* _Task to carry out_:
Repeat the records below exactly from the line containing "आर्थीक मामिला तथा योजना मन्त्रालय" to the line containing "Thêm vào giỏ hàng", taking in both of those lines. Drop the pictures.

* _Materials provided_:
╭──

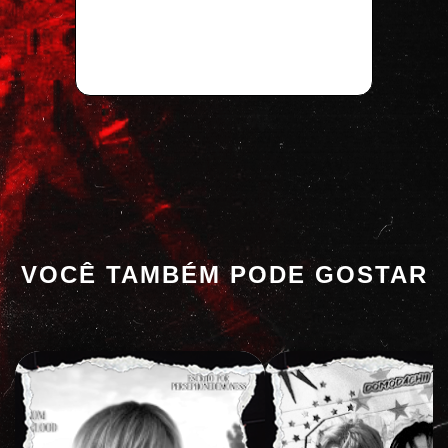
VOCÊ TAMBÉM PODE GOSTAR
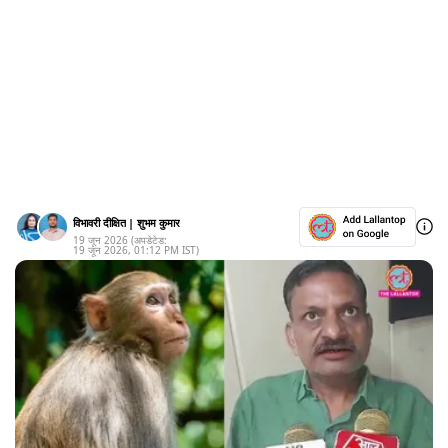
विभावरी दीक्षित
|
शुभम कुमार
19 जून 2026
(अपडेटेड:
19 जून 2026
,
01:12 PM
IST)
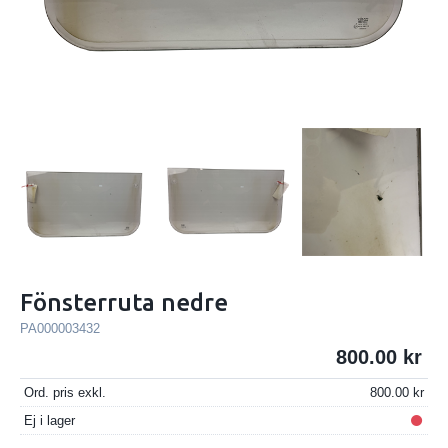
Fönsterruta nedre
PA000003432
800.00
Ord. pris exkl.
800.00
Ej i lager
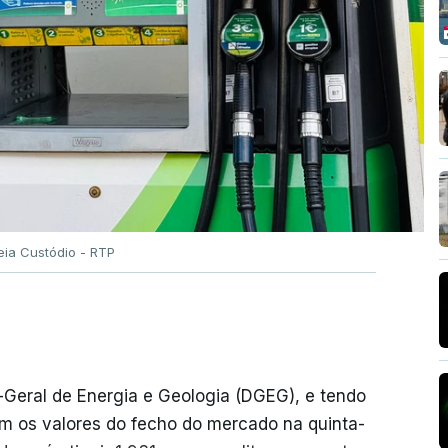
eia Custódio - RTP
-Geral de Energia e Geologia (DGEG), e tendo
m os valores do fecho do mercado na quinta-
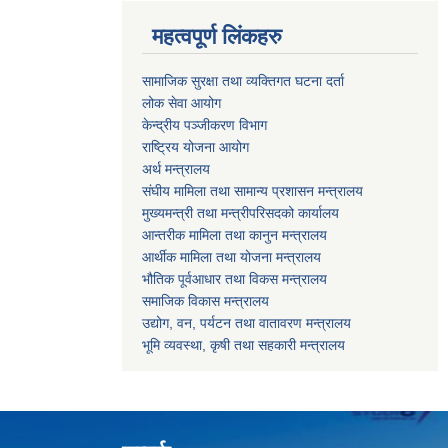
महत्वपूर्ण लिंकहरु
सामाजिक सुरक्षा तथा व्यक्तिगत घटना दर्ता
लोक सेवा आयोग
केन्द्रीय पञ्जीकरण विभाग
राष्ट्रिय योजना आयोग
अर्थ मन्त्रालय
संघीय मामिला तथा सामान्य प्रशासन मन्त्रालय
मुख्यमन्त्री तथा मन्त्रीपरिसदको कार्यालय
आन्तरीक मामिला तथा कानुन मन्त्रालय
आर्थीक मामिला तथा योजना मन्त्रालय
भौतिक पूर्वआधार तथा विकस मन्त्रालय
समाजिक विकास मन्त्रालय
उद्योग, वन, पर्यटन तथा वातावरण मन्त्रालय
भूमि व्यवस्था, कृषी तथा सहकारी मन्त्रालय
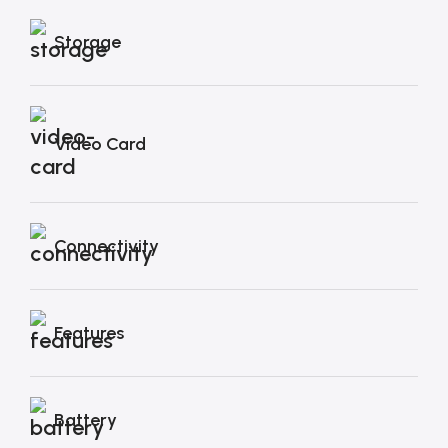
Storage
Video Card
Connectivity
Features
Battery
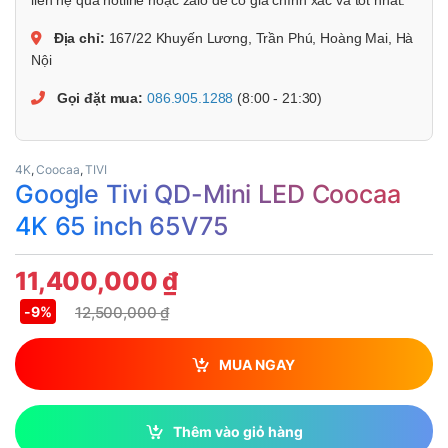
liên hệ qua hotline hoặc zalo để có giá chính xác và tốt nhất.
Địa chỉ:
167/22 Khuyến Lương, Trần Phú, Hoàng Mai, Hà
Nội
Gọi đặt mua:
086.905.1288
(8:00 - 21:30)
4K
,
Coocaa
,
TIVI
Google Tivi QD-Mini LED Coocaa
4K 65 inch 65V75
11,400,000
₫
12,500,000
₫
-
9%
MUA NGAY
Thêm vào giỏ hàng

╰──
╭──

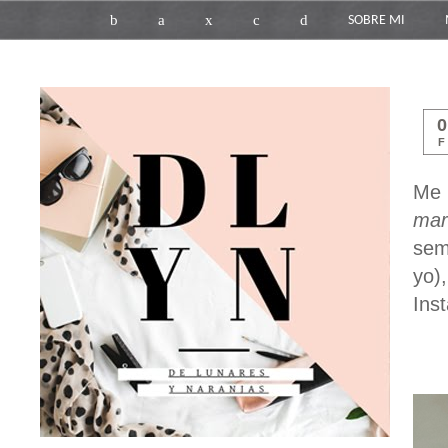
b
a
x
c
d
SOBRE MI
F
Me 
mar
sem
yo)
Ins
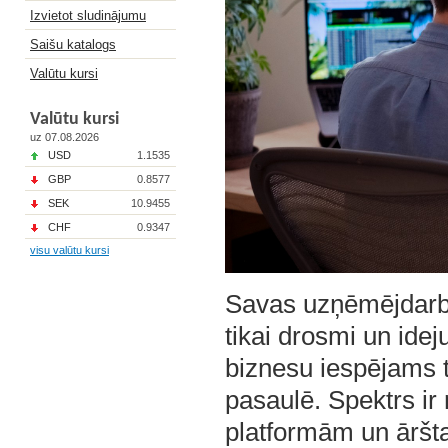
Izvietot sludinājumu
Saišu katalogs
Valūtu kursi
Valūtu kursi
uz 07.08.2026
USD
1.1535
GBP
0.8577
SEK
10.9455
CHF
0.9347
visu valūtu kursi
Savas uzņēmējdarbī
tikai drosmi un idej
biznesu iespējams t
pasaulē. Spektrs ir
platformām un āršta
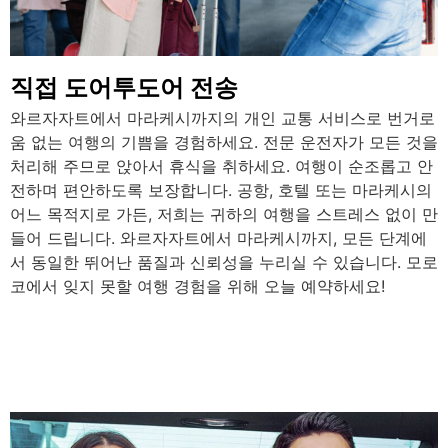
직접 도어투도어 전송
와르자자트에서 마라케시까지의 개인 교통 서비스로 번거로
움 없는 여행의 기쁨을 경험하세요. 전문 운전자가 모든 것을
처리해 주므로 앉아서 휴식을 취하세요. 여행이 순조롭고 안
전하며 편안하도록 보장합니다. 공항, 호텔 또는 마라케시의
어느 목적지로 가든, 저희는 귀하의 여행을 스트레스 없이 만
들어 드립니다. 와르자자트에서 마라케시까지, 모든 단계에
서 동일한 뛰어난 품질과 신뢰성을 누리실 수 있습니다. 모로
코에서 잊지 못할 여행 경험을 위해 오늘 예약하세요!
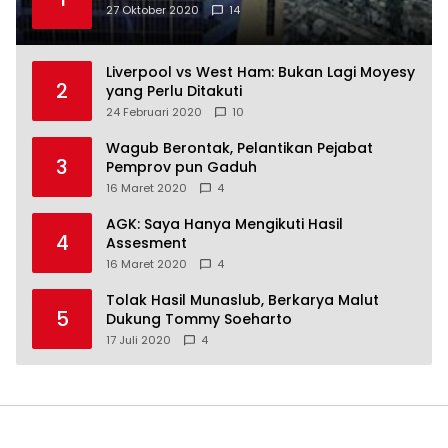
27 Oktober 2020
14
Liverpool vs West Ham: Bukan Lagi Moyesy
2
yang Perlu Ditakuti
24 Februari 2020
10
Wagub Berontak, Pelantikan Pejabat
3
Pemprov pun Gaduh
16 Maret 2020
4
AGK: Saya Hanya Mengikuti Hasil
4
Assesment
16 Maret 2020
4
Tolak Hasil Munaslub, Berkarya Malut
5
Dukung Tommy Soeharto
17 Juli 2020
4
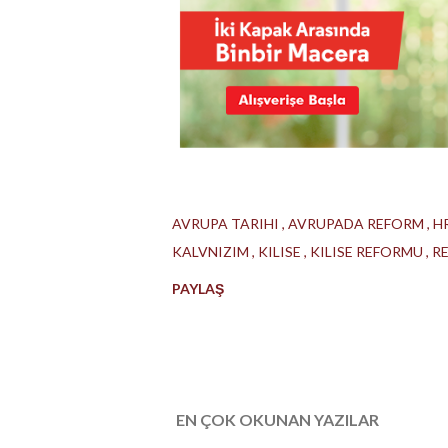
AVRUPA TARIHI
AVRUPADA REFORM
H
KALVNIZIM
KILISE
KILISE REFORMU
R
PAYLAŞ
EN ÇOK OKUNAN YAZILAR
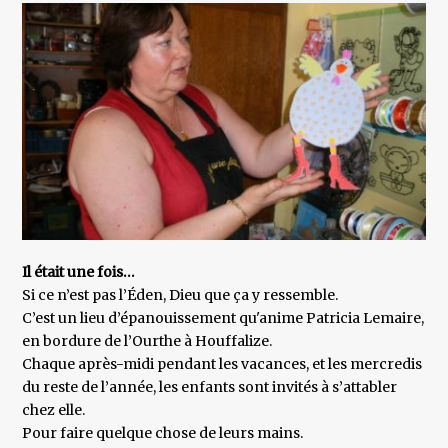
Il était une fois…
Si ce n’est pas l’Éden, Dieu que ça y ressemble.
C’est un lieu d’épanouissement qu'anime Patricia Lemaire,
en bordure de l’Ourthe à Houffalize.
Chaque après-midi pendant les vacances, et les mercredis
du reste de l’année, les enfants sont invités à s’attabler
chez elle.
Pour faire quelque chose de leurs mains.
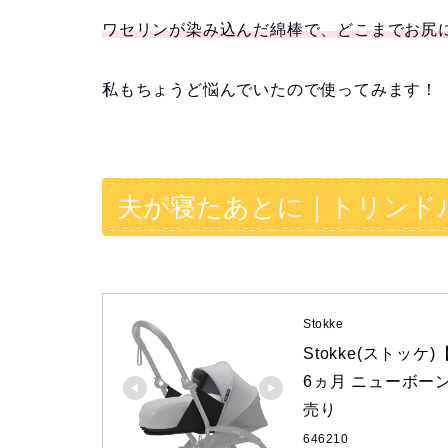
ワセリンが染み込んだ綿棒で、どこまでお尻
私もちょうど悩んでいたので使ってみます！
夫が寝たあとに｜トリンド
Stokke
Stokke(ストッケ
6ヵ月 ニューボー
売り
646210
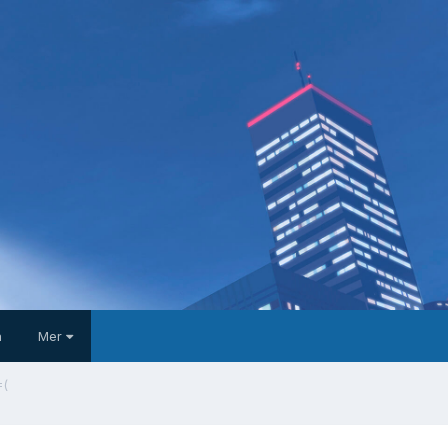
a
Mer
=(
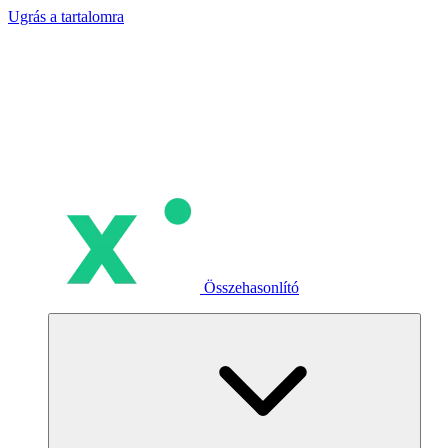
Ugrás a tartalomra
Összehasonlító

╰──
╭──

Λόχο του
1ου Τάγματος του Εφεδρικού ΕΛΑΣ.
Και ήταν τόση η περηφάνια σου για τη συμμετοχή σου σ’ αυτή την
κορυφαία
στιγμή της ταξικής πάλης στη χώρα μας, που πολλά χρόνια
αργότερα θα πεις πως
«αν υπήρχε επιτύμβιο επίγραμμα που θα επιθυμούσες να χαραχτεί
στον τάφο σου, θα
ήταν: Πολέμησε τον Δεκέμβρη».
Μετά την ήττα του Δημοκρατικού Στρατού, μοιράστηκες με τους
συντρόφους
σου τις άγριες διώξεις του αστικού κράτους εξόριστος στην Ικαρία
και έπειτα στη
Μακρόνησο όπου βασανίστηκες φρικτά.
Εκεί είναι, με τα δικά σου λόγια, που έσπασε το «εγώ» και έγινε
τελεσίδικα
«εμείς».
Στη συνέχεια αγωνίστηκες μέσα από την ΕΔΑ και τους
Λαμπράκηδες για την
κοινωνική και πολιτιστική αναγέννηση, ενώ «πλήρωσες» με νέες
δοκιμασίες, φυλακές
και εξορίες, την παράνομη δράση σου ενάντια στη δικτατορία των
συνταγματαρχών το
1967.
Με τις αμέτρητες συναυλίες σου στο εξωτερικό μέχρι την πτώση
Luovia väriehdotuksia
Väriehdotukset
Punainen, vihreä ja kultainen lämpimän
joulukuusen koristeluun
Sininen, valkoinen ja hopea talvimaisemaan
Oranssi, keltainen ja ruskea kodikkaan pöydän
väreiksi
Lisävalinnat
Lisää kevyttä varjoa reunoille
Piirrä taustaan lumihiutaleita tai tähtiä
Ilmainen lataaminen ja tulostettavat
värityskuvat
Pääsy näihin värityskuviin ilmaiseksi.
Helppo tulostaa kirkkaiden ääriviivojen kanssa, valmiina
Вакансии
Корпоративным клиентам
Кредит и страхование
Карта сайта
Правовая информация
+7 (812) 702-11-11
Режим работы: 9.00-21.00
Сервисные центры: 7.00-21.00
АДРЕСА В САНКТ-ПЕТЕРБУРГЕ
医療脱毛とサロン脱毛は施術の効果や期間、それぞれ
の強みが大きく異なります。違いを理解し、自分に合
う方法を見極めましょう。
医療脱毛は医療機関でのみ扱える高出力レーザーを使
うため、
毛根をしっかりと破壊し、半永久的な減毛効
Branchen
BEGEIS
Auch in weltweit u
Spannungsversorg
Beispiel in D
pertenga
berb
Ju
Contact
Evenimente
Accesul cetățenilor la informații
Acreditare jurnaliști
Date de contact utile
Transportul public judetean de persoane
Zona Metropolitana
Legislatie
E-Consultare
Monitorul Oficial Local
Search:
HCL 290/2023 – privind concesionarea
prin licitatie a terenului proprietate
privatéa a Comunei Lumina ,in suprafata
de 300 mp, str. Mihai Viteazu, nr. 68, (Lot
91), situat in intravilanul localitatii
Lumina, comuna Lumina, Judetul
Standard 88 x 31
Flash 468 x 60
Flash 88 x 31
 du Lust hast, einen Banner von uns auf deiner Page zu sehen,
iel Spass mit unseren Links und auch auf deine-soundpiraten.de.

╰──

* _Expected answer_:
आर्थीक मामिला तथा योजना मन्त्रालय
भौतिक पूर्वआधार तथा विकस मन्त्रालय
समाजिक विकास मन्त्रालय
उद्योग, वन, पर्यटन तथा वातावरण मन्त्रालय
भूमि व्यवस्था, कृषी तथा सहकारी मन्त्रालय
Storage
Video Card
Connectivity
Features
Battery
liên hệ qua hotline hoặc zalo để có giá chính xác và tốt nhất.
Địa chỉ:
167/22 Khuyến Lương, Trần Phú, Hoàng Mai, Hà
Nội
Gọi đặt mua:
086.905.1288
(8:00 - 21:30)
4K
,
Coocaa
,
TIVI
Google Tivi QD-Mini LED Coocaa
4K 65 inch 65V75
11,400,000
₫
12,500,000
₫
-
9%
MUA NGAY
Thêm vào giỏ hàng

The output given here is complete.